The church continues the resurrection life of Jesus, but it isn’t done according to our preferences (which is what we often prefer and try), but according to the community that God wants to make – one of all different kinds of people. If we don’t honor that diversity, we are not honoring God’s desire for a community of undesirables (people different than what we’re comfortable with – whatever that may be) that He will put together, unified in the life of Christ. Luke’s gospel is full of Jesus going after people on the margins.
The way to cultivate the fear-of-the-Lord in community, according to Peterson, is baptism and love. We are baptized in the name of the Trinitarian community. We are brought into a community that includes the Triune God – as well as others in community and we, just as the Trinity expresses love within its being, so we are called to love our community. Not called, commanded. Baptism includes saying ‘no’ to our selfish ways – that’s repentances. The flip side is saying ‘yes,’ which is following Jesus – and that means loving the community.
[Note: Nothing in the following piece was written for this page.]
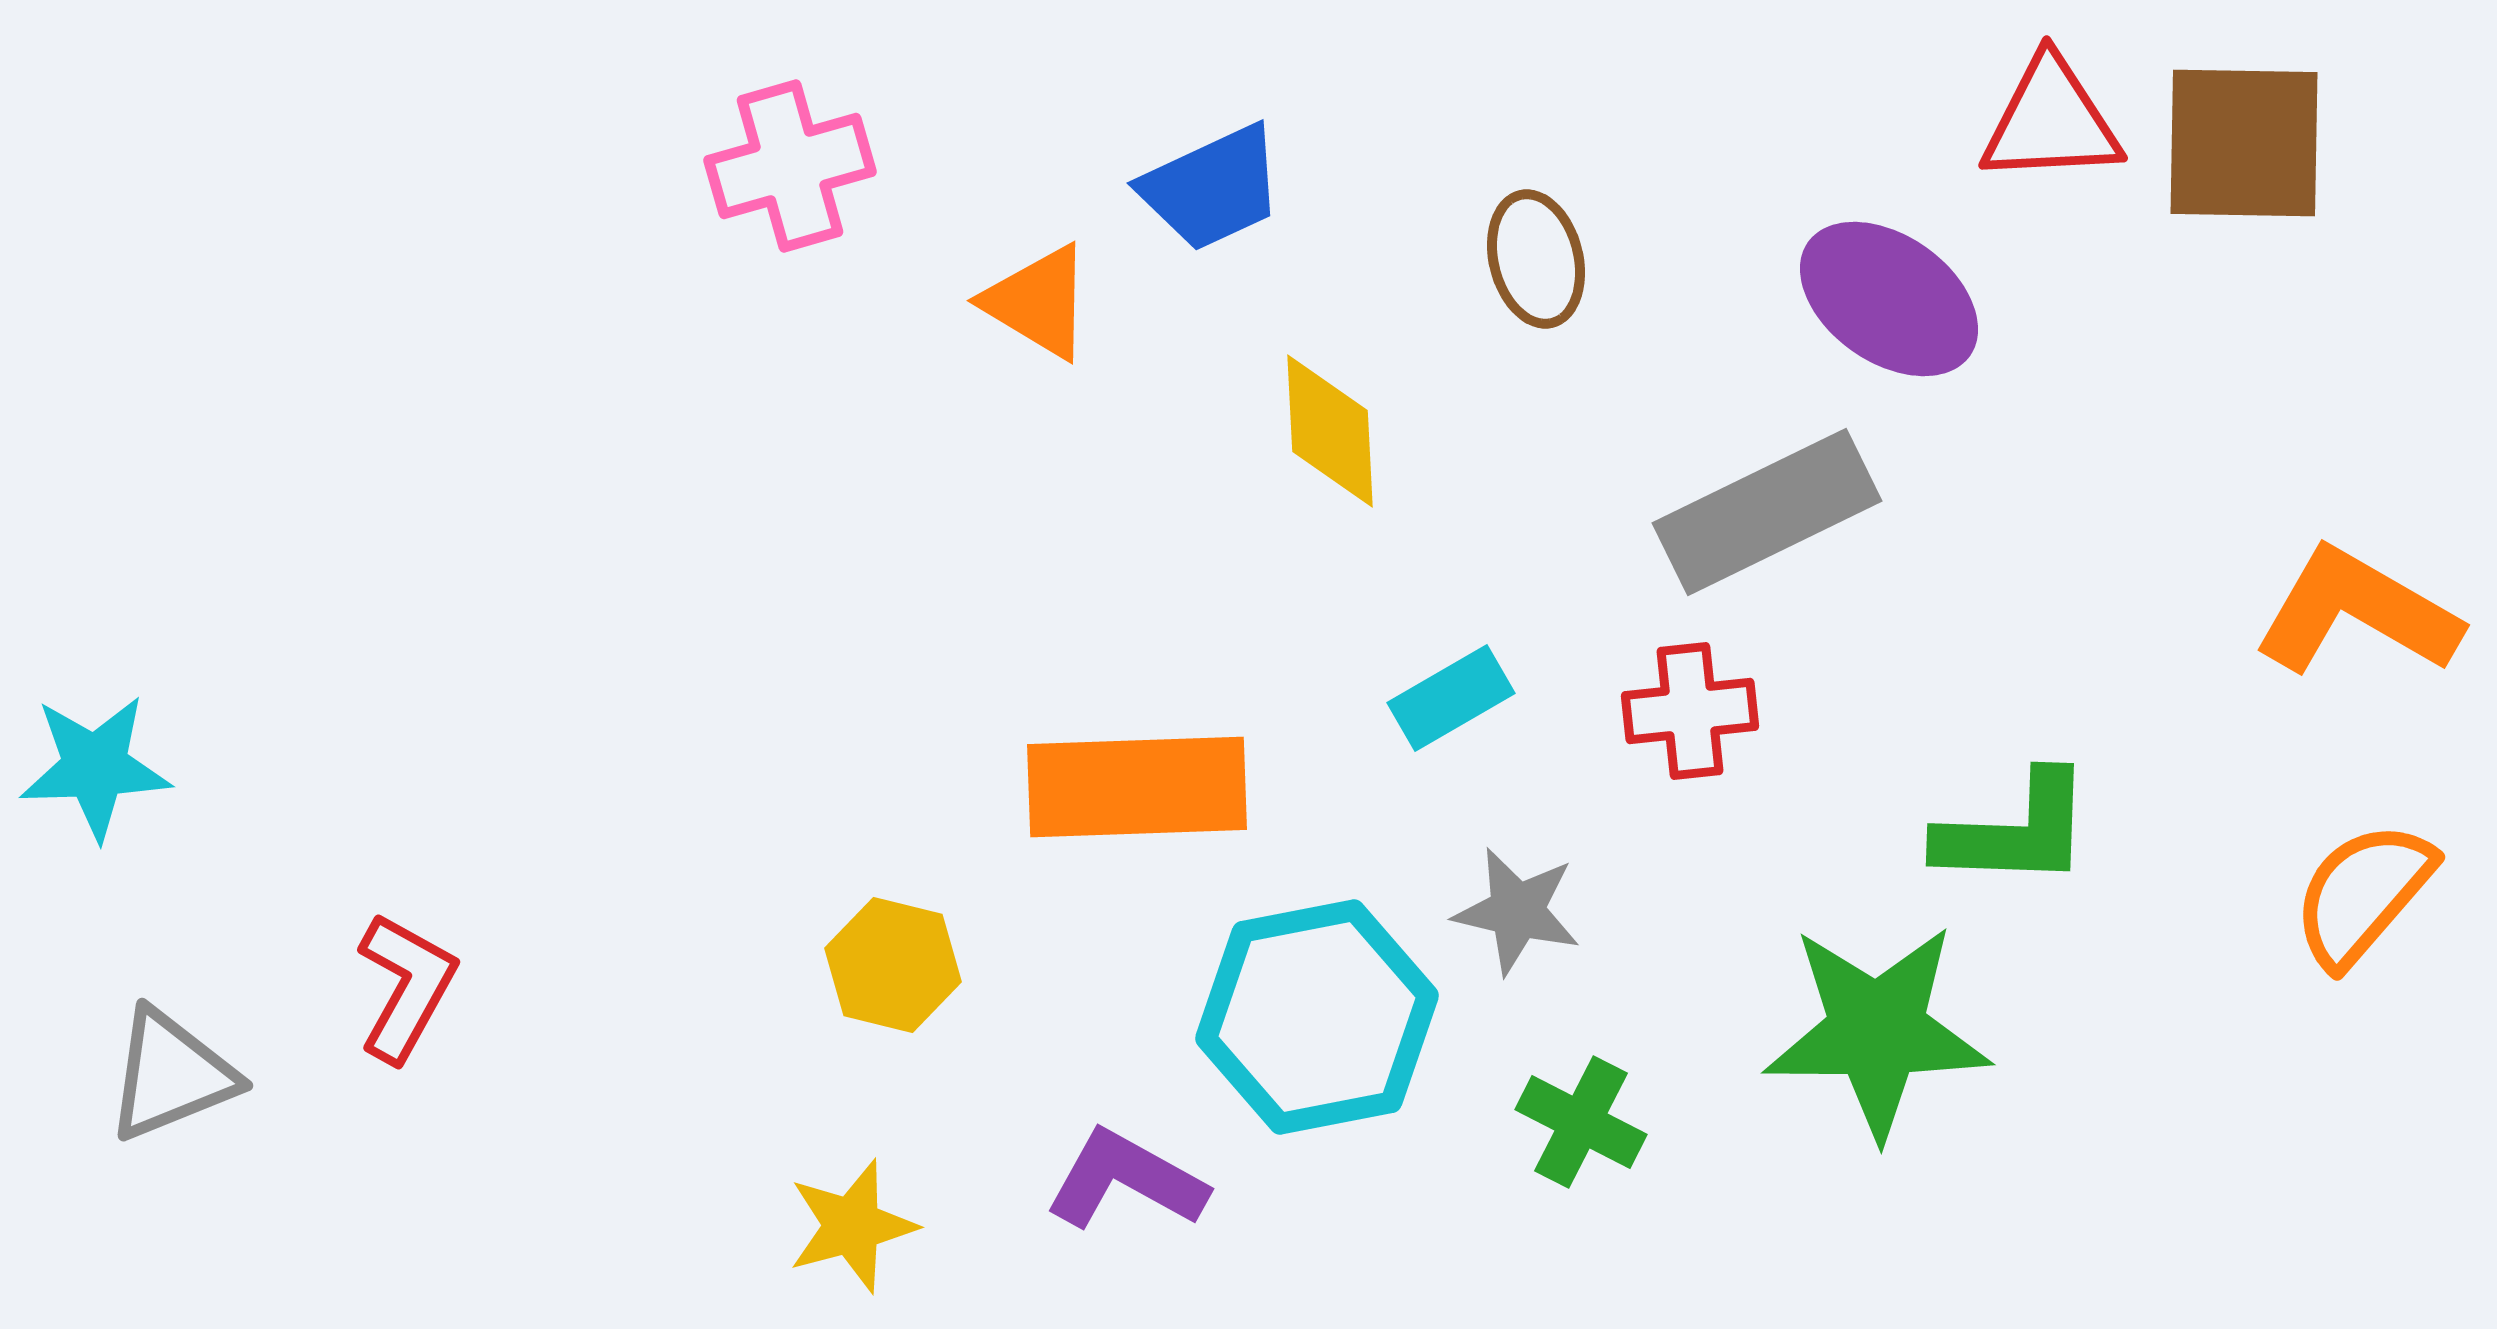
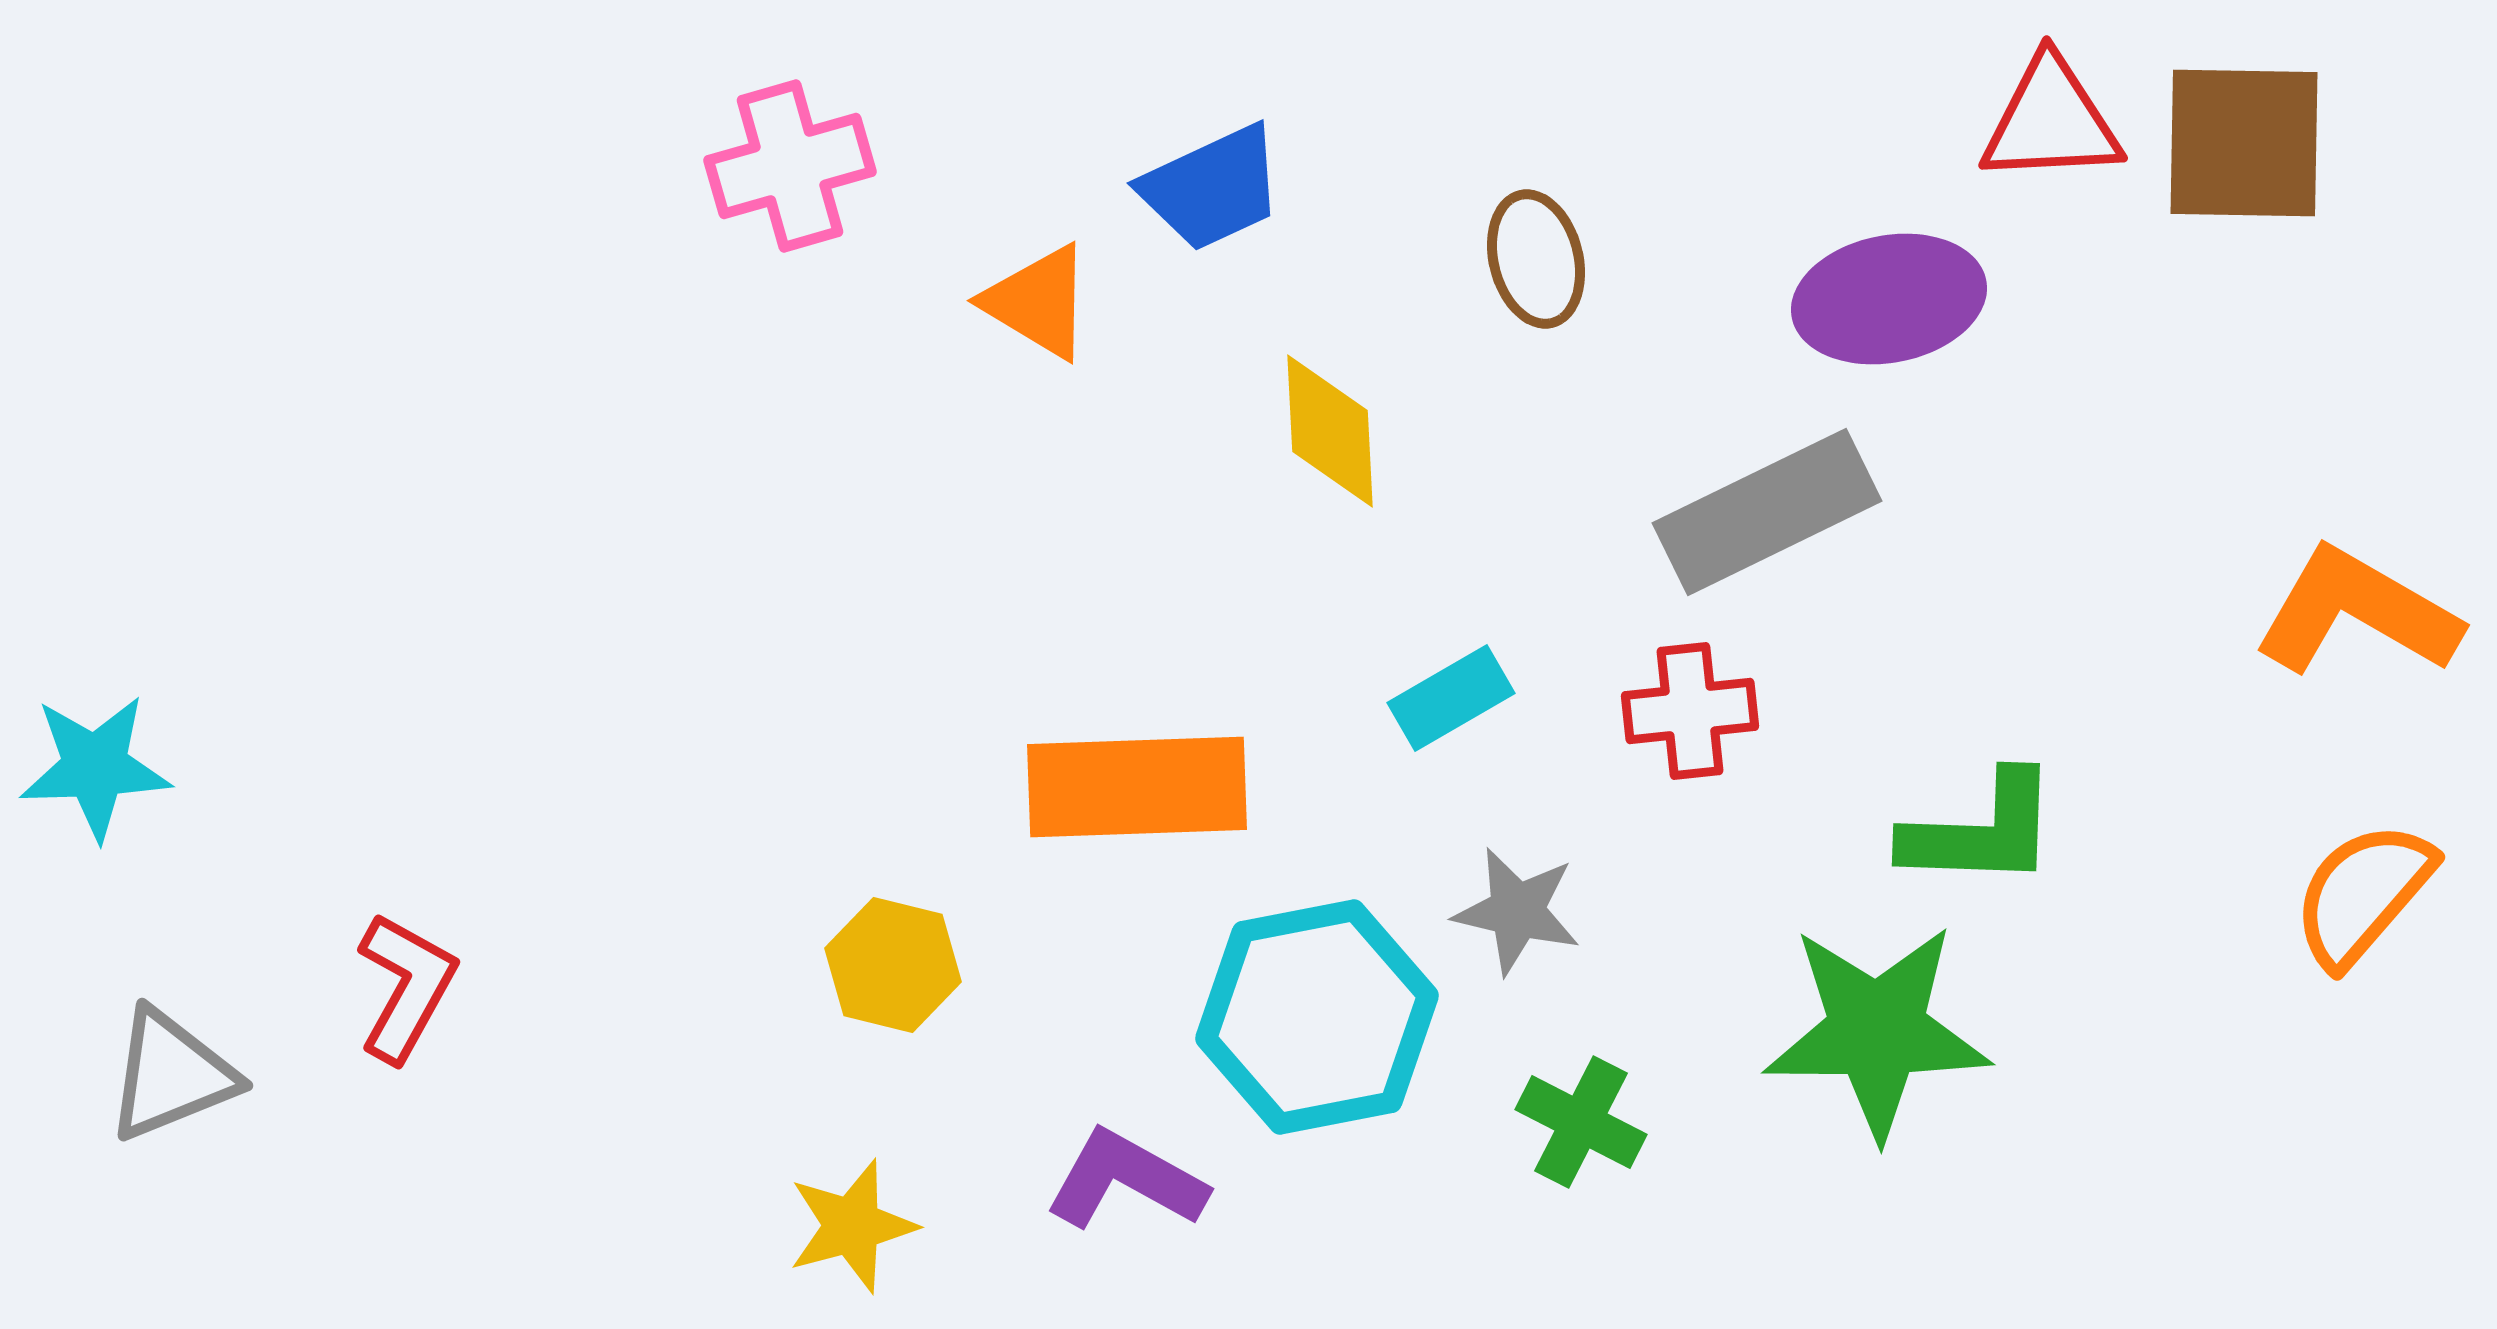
purple ellipse: rotated 46 degrees counterclockwise
green L-shape: moved 34 px left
Community doesn’t happen just between us, the Bible (or any other book, including Peterson’s), and God. It happens in relationship with others people. Love is exercised on the vertical and horizontal axes. There’s nothing better than enjoying great friends and family in community. But God is, I think, particularly honored when we love those we find unlovely (and when those who find us unlovely love us as well).
Don’t post it, but think about who you find difficult to love. Why not love them in some tangible way this Christmas season?